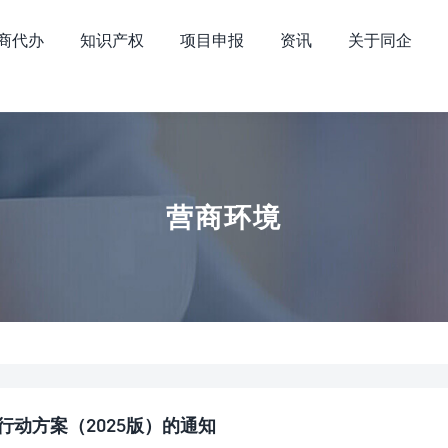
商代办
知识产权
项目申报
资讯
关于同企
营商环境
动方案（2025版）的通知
* * * * * * *
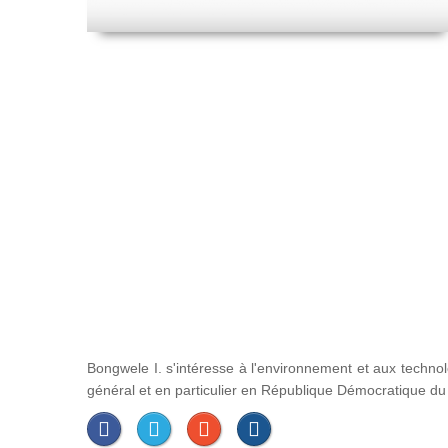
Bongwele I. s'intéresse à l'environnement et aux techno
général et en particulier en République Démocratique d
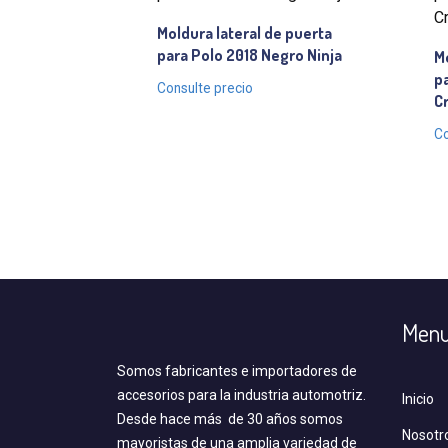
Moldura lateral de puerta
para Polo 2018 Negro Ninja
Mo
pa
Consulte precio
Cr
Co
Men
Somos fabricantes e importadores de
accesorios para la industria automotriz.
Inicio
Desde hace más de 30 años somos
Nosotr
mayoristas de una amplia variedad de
* * * * * * *
Produce only the lines from the line containing "Desde hace más de 30 años somos" through the line containing "mayoristas de una amplia variedad de", inclusive of both, exactly as they stand in the entries above.

Reply to the exercise:
Desde hace más de 30 años somos
Nosotr
mayoristas de una amplia variedad de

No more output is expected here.